Error: Failed to create worktree
  • Docker workers clone repos automatically at startup — if worktree creation fails, check network connectivity, GitHub App auth, and available disk space in the container
  • Native mode: ensure the target repo is cloned and accessible at the path in workspace.repo_dir
  • Check that the worktrees directory has sufficient disk space
  • Run git worktree prune in the target repo to clean up stale worktree references (native mode only)
✗ worker (port 9200) — unhealthy (HTTP 000)
  • Verify the service is running: docker compose ps (Docker) or npx colony status (native)
  • For Apple Container: ./scripts/colony-container.sh ps or container ls
  • Check that health port in config matches the port the service is actually listening on (sprint-master: 9100, worker: 9200+, monitor: 9106, webhook-receiver: 9800)
  • Review service logs for startup errors
Error: claude command not found
  • Verify installation: which claude
  • If using Docker, the image installs @anthropic-ai/claude-code globally during build. Rebuild if the CLI was added after your last build: docker compose build --no-cache
  • For native, install globally: npm install -g @anthropic-ai/claude-code
Error: EACCES: permission denied
  • PEM file: chmod 600 ~/.colony/keys/github-app.pem
  • Workspaces directory: ensure the user running Colony owns ~/.colony/workspaces/
  • Docker: the Node.js process runs as root in the container. If mounting a host directory for workspaces instead of using the named volume, ensure it is writable by UID 0

Issues stuck in in-development after restart

Section titled “Issues stuck in in-development after restart”

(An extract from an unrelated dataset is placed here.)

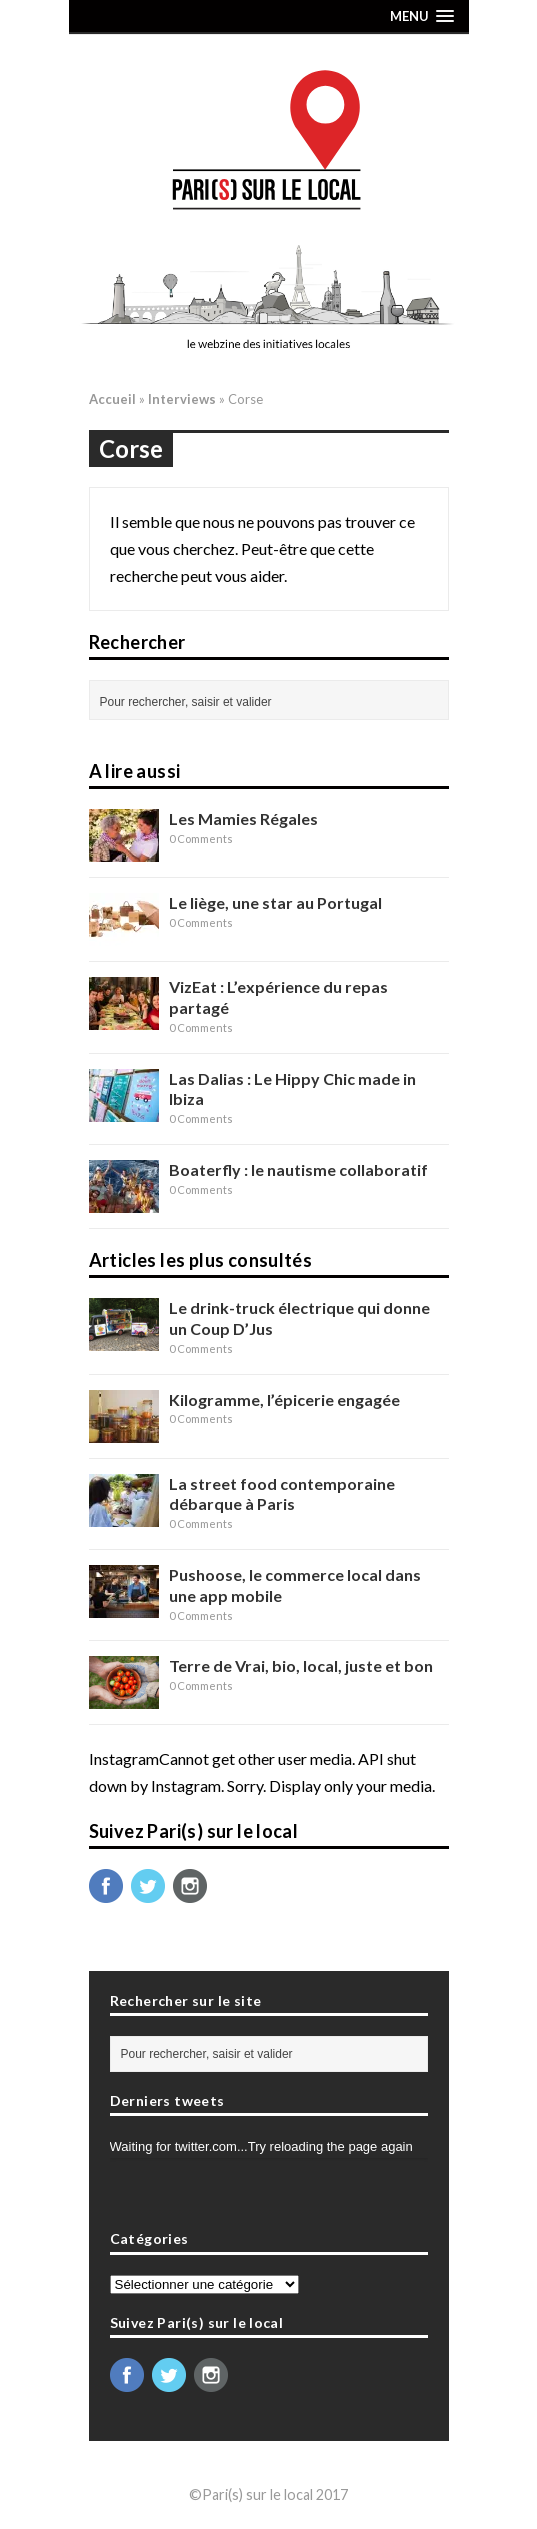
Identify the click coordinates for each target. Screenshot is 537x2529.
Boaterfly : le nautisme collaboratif (298, 1169)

Workers use a Postgres task queue, not label polling. If a worker crashes mid-task, the task remains in claimed status. On startup, workers reclaim stale tasks automatically (threshold: 10 minutes). The monitor agent also periodically reclaims stale tasks. If an issue remains stuck, check:

  • work_tasks table for orphaned claimed tasks
  • Worker logs for repeated failures on the same issue
  • The monitor dashboard for self-healing activity

When countReviewCycles exceeds max_review_cycles, the Developer blocks immediately before doing any work. Relabeling to changes-requested just re-triggers the block. To advance a stuck issue manually, relabel directly to in-review and let the Reviewer assess the PR as-is.